After analyzing the scientific literature, we support the understanding that “FinTech can be identified as a technologically feasible financial innovation helping to create new business models, applications, processes or products which have a significant impact on financial markets and institutions and the provision of financial services”. However, at the same time we would like to add and to expand the understanding of FinTech—FinTech can be as an accelerator for financial sector improving not only the quality of all financial services but also increasing financial inclusion and satisfaction of clients using such kind of services. The biggest advantage of FinTech is financial inclusion. Financial inclusion is related with economic growth.

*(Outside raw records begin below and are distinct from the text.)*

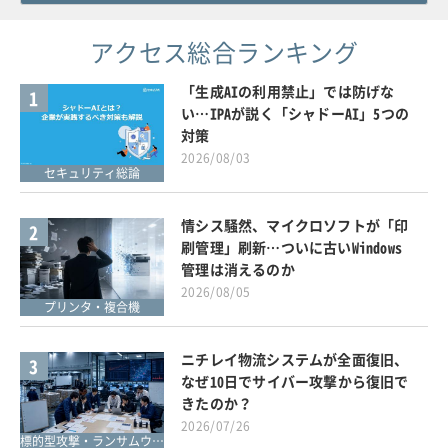
アクセス総合ランキング
「生成AIの利用禁止」では防げな
1
い…IPAが説く「シャドーAI」5つの
対策
2026/08/03
セキュリティ総論
情シス騒然、マイクロソフトが「印
2
刷管理」刷新…ついに古いWindows
管理は消えるのか
2026/08/05
プリンタ・複合機
ニチレイ物流システムが全面復旧、
3
なぜ10日でサイバー攻撃から復旧で
きたのか？
2026/07/26
標的型攻撃・ランサムウェア対策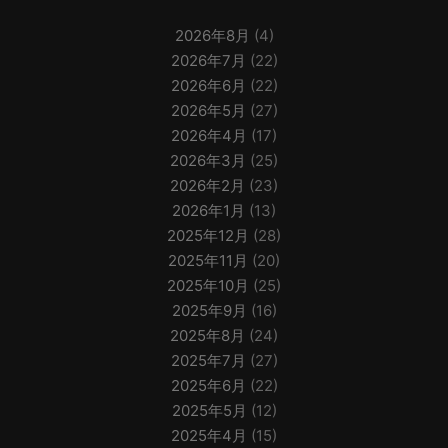
2026年8月
(4)
2026年7月
(22)
2026年6月
(22)
2026年5月
(27)
2026年4月
(17)
2026年3月
(25)
2026年2月
(23)
2026年1月
(13)
2025年12月
(28)
2025年11月
(20)
2025年10月
(25)
2025年9月
(16)
2025年8月
(24)
2025年7月
(27)
2025年6月
(22)
2025年5月
(12)
2025年4月
(15)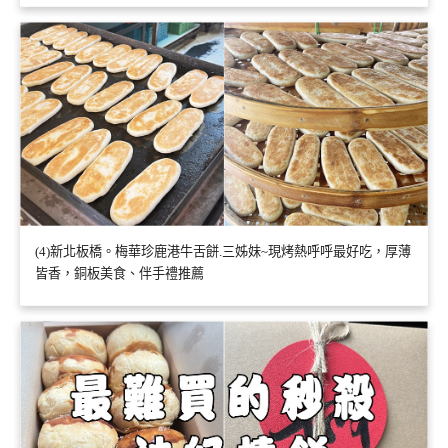
(4)新北板橋。梅華珍鹿港牛舌餅.三姊妹~現烤熱呼呼最好吃，厚薄
皆香，銅板美食、伴手禮推薦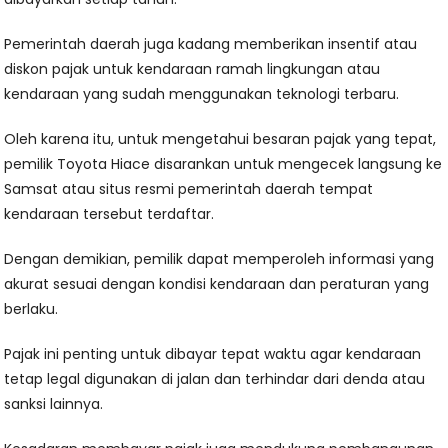
Pemerintah daerah juga kadang memberikan insentif atau
diskon pajak untuk kendaraan ramah lingkungan atau
kendaraan yang sudah menggunakan teknologi terbaru.
Oleh karena itu, untuk mengetahui besaran pajak yang tepat,
pemilik Toyota Hiace disarankan untuk mengecek langsung ke
Samsat atau situs resmi pemerintah daerah tempat
kendaraan tersebut terdaftar.
Dengan demikian, pemilik dapat memperoleh informasi yang
akurat sesuai dengan kondisi kendaraan dan peraturan yang
berlaku.
Pajak ini penting untuk dibayar tepat waktu agar kendaraan
tetap legal digunakan di jalan dan terhindar dari denda atau
sanksi lainnya.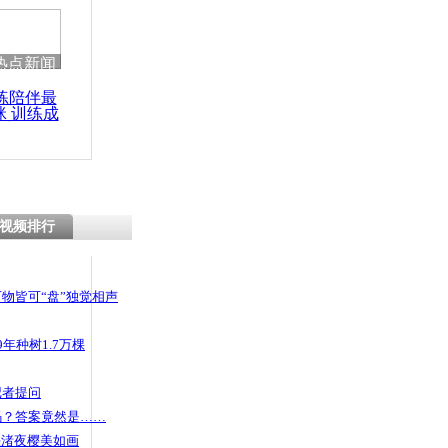
热点新闻
练陪伴最
咪 训练成
功瘦身
视频排行
物皆可“盘”独觉相声
年种树1.7万棵
记者提问
码？答案竟然是……
头渚夜樱美如画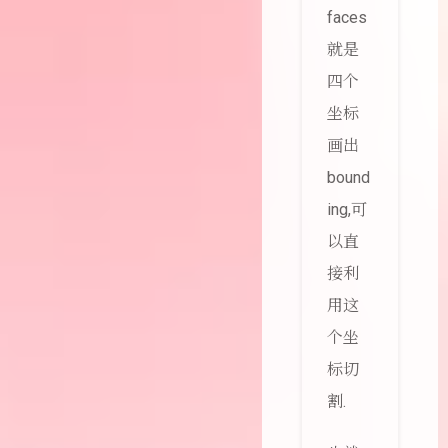
faces
就是
四个
坐标
画出
bound
ing,可
以直
接利
用这
个坐
标切
割.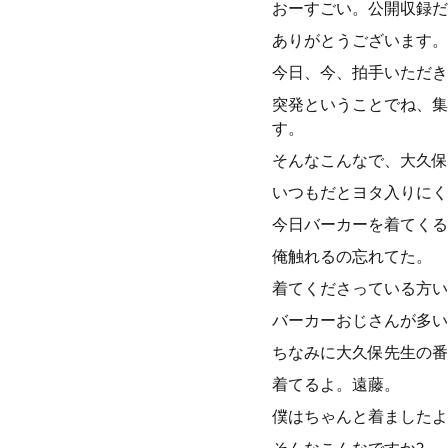
おーすごい。公開収録だ
ありがとうございます。
今日、今、拍手いただき
突発ということでね、集
す。
そんなこんなで、大久保
いつもだとヨタ入りにく
今日バーカーを着てくる
俺触れるの忘れてた。
着てくださっている方い
バーカーおじさんが多い
ちなみに大久保先生の番
着てるよ。遠藤。
僕はちゃんと着ましたよ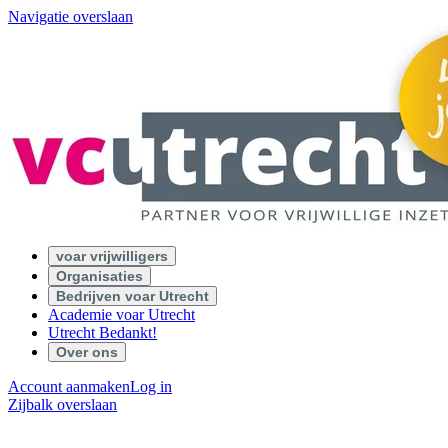
Navigatie overslaan
voar vrijwilligers
Organisaties
Bedrijven voar Utrecht
Academie voar Utrecht
Utrecht Bedankt!
Over ons
Account aanmaken
Log in
Zijbalk overslaan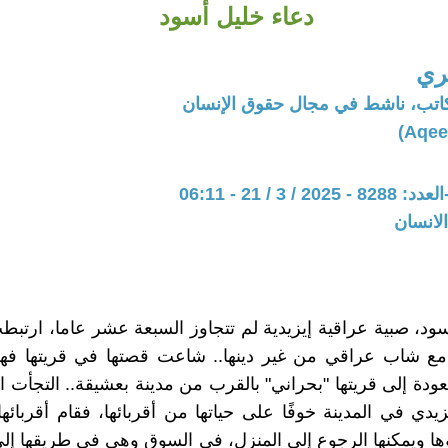
دعاء خليل أسود
ري
كاتب، ناشط في مجال حقوق الإنسان
 3 / 21 - 06:11
لانسان
ود، صبية عراقية إيزيدية لم تتجاوز السبعة عشر عاما، ارتبط
ع شاب عراقي من غير دينها.. شاعت قصتها في قريتها فه
دة إلى قريتها "بحراني" بالقرب من مدينة بعشيقة.. التجأت ال
دي في المدينة خوفًا على حياتها من أقربائها، فقام أقربائها 
ها ويمكنها الرجوع إلى المنزل، في السوق وهي في طريقها إلى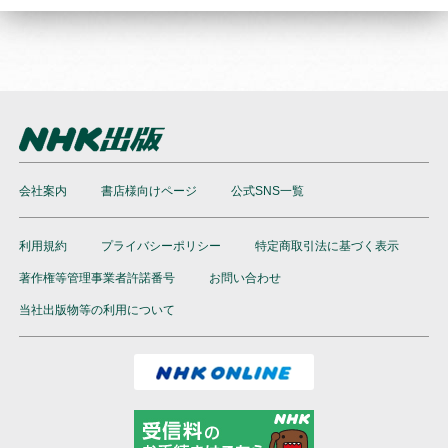
会社案内
書店様向けページ
公式SNS一覧
利用規約
プライバシーポリシー
特定商取引法に基づく表示
著作権等管理事業者許諾番号
お問い合わせ
当社出版物等の利用について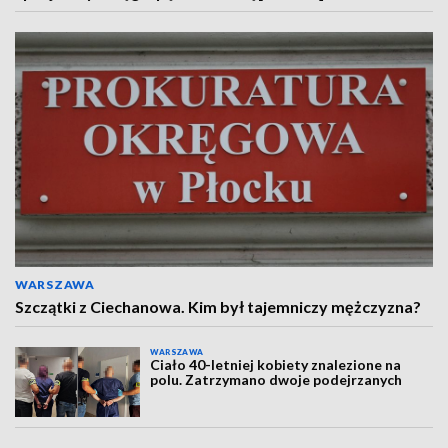
WARSZAWA
Szczątki z Ciechanowa. Kim był tajemniczy mężczyzna?
WARSZAWA
Ciało 40-letniej kobiety znalezione na
polu. Zatrzymano dwoje podejrzanych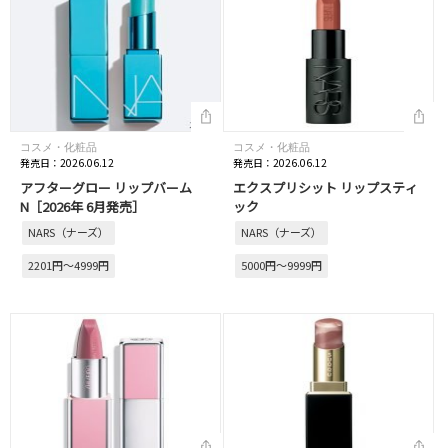
コスメ・化粧品
コスメ・化粧品
発売日：2026.06.12
発売日：2026.06.12
アフターグロー リップバーム
エクスプリシット リップスティ
N［2026年 6月発売］
ック
NARS（ナーズ）
NARS（ナーズ）
2201円～4999円
5000円～9999円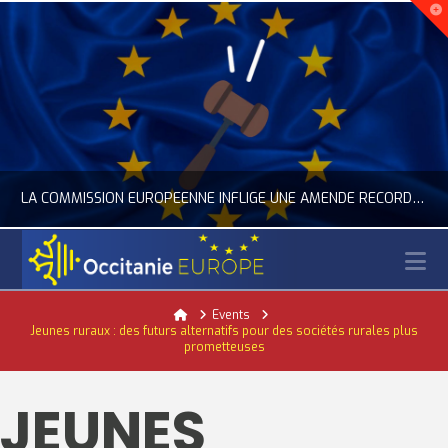
LA COMMISSION EUROPÉENNE INFLIGE UNE AMENDE RECORD À GOOGLE
N
OCCITANIE EUROPE
Home
Events
Jeunes ruraux : des futurs alternatifs pour des sociétés rurales plus
ACTUALITÉ DE L'UNION EUROPÉENNE, ACTUALITÉ DE LA REPRÉSENTATION D’OCCITANIE EUROPE, NUMÉRIQUE- DIGITAL
prometteuses
JUILLET 24, 2026
JEUNES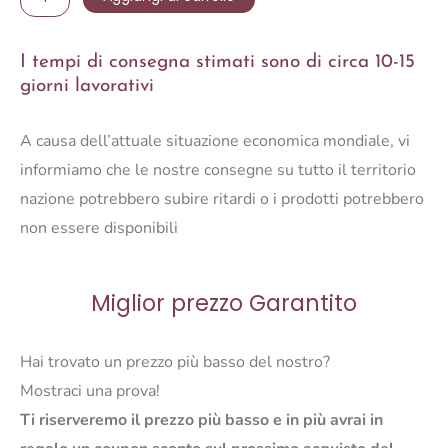
7C
SIXTEM
I tempi di consegna stimati sono di circa 10-15
quantità
giorni lavorativi
A causa dell’attuale situazione economica mondiale, vi
informiamo che le nostre consegne su tutto il territorio
nazione potrebbero subire ritardi o i prodotti potrebbero
non essere disponibili
Miglior prezzo Garantito
Hai trovato un prezzo più basso del nostro?
Mostraci una prova!
Ti riserveremo il prezzo più basso e in più avrai in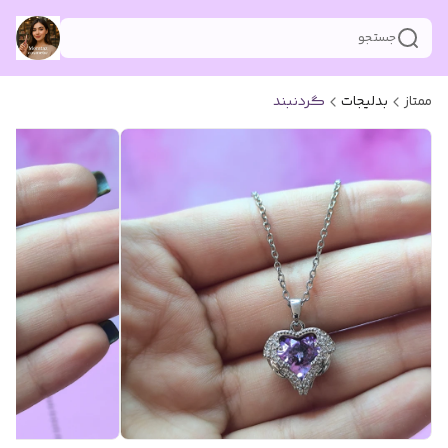
جستجو
ممتاز
بدلیجات
گردنبند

So, it is obvious that FinTech creates opportunities for maximizing welfare.
According to many authors, FinTech companies have maintained better positions in discussions with banks, and everything has shown that banks will not be able to maintain their market positions in competition with financial technology companies because they will not be able to provide services as efficiently as FinTech companies do. However, we think that such an understanding was common only at the beginning of FinTech era. The case of Lithuania showed that in a rapid expansion period of FinTech companies banking sector achieved even better results in a short term horizon. For further research it would be interesting to analyze a longer term horizon in order to identify other effects of FinTech sector and banking sector interaction in a longer period.
The 1990s saw the emergence of many such business models, including online banking, online brokerage services, mobile payments, and mobile banking, which began to provide these services more efficiently, cheaper, and more targeted to customers than traditional banks. All those changes have reduced the number of banks in physical locations. After our analysis of case of Lithuania we would like to conclude that FinTech companies do not have disruption power but in opposite FinTech companies encourage banking sector to achieve higher efficiency. From the other side we do not have to forget the new generation and the client’s needs from that generation. The client of today needs speed and quality so all financial market intermediators in order to survive in the market need not to compete with competitors but must try to achieve the highest clients’ satisfaction of their services.
Of course with every innovation we can see new risks to financial system so for further research it would be interesting not only to analyze longer term horizons but also to value all possible risks which could arise in the context of exponentially rapid FinTech sector growth in the World.

Author Contributions

Conceptualization, X.-G.Y., D.T. and I.P.; methodology, D.T. and I.P.; software, D.T. and I.P.; validation, D.T. and I.P.; formal analysis, D.T. and I.P.; investigation, D.T. and I.P.; resources, D.T. and I.P.; data curation, D.T. and I.P.; writing—original draft preparation, X.-G.Y., D.T. and I.P.; writing—review and editing, J.K., R.P., D.T. and I.P.; visualization, D.T. and I.P.; supervision, D.T. All authors have read and agreed to the published version of the manuscript.

Funding

This research received no external funding.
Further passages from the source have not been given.